Amid all this, as the years pass, Anne reads extensively and develops an increasing passion for her writing. She composes short stories, comic anecdotes, and begins a novel. Most important, after hearing a radio broadcast from the Dutch government about the need for records of the occupation, Anne started to revise her diary early in 1944 in the hope that it might be published. She expanded key episodes and deleted others. At times she also inserted reflections on her earlier self.
This dialogue between the older and younger Anne is one of the many magical things about the diary. On 22 January 1944, for example, Anne reread her entry for 2 November 1942 and wrote on it as follows:
I wouldn’t be able to write that kind of thing any more. [...] The whole time I’ve been here I’ve longed unconsciously – and at times consciously – for trust, love and physical affection. This longing may change in intensity, but it’s always there.

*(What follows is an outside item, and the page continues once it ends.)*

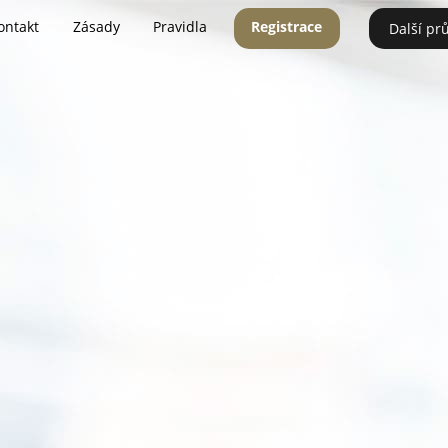
ontakt
Zásady
Pravidla
Registrace
Další pr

The diary in its second version became more elevated, with passages on feminism, Jewish identity, and the haunting question of who might come to read the book. Its final entry, on 1 August 1944, reflected on Anne’s inner divisions. “I’m split in two,” she tells the reader:
One side contains my exuberant cheerfulness, my flippancy, my joy in life and, above all, my ability to appreciate the lighter side of things. [...] This side of me is usually lying in wait to ambush the other one, which is much purer, deeper and finer. No one knows Anne’s better side.
Three days later a squad of German police burst into the annex and arrested its occupants. After a month in the Dutch transit camp of Westerbork, the group was put on the last ever transport to Auschwitz. By May 1945 all except Anne’s father, Otto Frank, were dead.
Anne Frank: The Collected Works is a magisterial edition. It gives the Diary in three different versions. Version A is the one that Anne actually wrote on the days themselves: a messy text, with some entries out of date-order, full of comic digressions. Typical is the following checklist of Anne’s own beauty:
- blue eyes, black hair: (no.)
2. dimples in cheeks (yes.)
3. dimple in chin (yes.)
4. widow’s peak (no.)
5. white skin (yes.)
6. straight teeth (no.)
7. small mouth (no.)
8. curly eyelashes (no.)
9. straight nose (yes.) [at least so far.]
10. nice clothes (sometimes.) [not nearly enough in my opinion.]
11. nice fingernails (sometimes.)
12. intelligent (sometimes.)
Version A was in fact spread across four volumes, only the first of which was a birthday present. There is a missing volume in this sequence, which would have covered the time from 2 May 1943 to 22 December 1943.
Version B is Anne’s own revision, largely written out on loose sheets of carbon paper. It runs uninterrupted from 20 June 1942 to March 1944 and so gives us the narrative that was lost through the missing volume of Version A. It is more serious than its predecessor, with a careful chronology charting the progress of the war.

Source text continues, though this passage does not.